À l’échelle mondiale, les pays confrontés au fléau de la Drosophila suzukii semblent être à un stade d’expérimentation similaire, avec un décalage d’une ou deux années. Seul hic : les Ganaspis sont très difficiles à élever en laboratoire, et chaque lâcher nécessite au moins une centaine de spécimens pour maximiser les chances de diffusion. En Ardèche, on espère que d’autres sites se joindront d’ici 2025 pour étendre ces lâchers. Si les résultats sont concluants, des entreprises pourront s’emparer de cette solution afin de la déployer à plus grande échelle.
Marine Martin
La chambre d'agriculture à votre écoute !

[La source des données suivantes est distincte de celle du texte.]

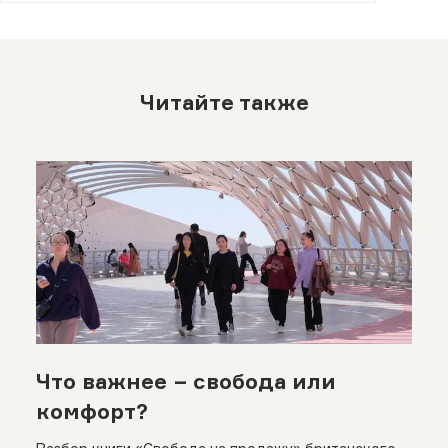
Читайте также
Что важнее − свобода или
комфорт?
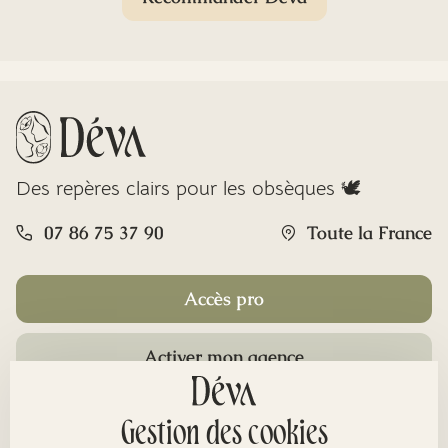
Des repères clairs pour les obsèques 🕊️
07 86 75 37 90
Toute la France
Accès pro
Activer mon agence
Rubriques
Gestion des cookies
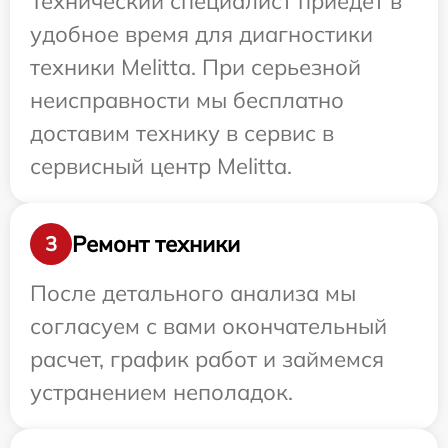
Технический специалист приедет в
удобное время для диагностики
техники Melitta. При серьезной
неисправности мы бесплатно
доставим технику в сервис в
сервисный центр Melitta.
Ремонт техники
3
После детального анализа мы
согласуем с вами окончательный
расчет, график работ и займемся
устранением неполадок.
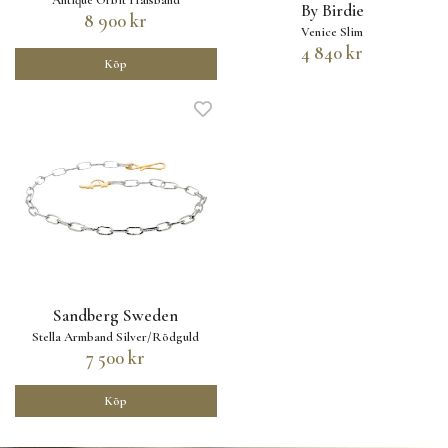
Antique Orbit Halsband
By Birdie
8 900 kr
Venice Slim
4 840 kr
Köp
Sandberg Sweden
Stella Armband Silver/Rödguld
7 500 kr
Köp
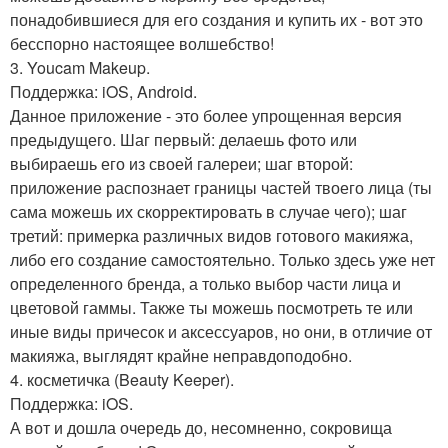
понадобившиеся для его создания и купить их - вот это
бесспорно настоящее волшебство!
3. Youcam Makeup.
Поддержка: iOS, Android.
Данное приложение - это более упрощенная версия
предыдущего. Шаг первый: делаешь фото или
выбираешь его из своей галереи; шаг второй:
приложение распознает границы частей твоего лица (ты
сама можешь их скорректировать в случае чего); шаг
третий: примерка различных видов готового макияжа,
либо его создание самостоятельно. Только здесь уже нет
определенного бренда, а только выбор части лица и
цветовой гаммы. Также ты можешь посмотреть те или
иные виды причесок и аксессуаров, но они, в отличие от
макияжа, выглядят крайне неправдоподобно.
4. косметичка (Beauty Keeper).
Поддержка: iOS.
А вот и дошла очередь до, несомненно, сокровища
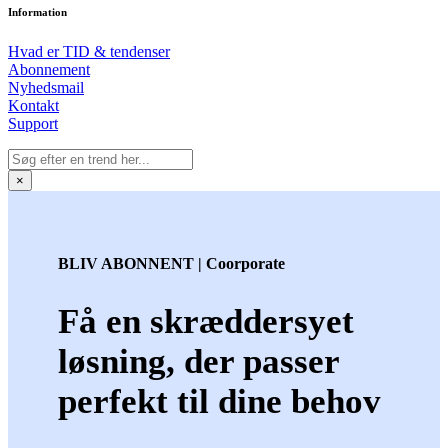
Information
Hvad er TID & tendenser
Abonnement
Nyhedsmail
Kontakt
Support
×
BLIV ABONNENT | Coorporate
Få en skræddersyet
løsning, der passer
perfekt til dine behov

Pour plus d’informations, n’hésitez pas à contacter Paul Sicot et Sophie Buléon, conseillers en arboriculture de la chambre d’agriculture d’Ardèche au 04 75 20 28 00.
Groupe 30 000
Bien que la piste du Ganaspis suscite de grands espoirs, il faudra attendre quelques années avant d’en voir les premiers résultats. D’ici là, une dizaine de producteurs de la Vallée du Doux se sont regroupés pour former le groupe 30 000. Leur objectif est de réunir toutes les alternatives et moyens de lutte disponible (piégeage massif, argile, insectes stériles, filets anti-insectes…) afin de préserver la filière dès maintenant. « Ce serait regrettable qu’au moment de l’homologation du Ganaspis, il n’y ait plus de vergers à protéger », souligne Lucia Latre.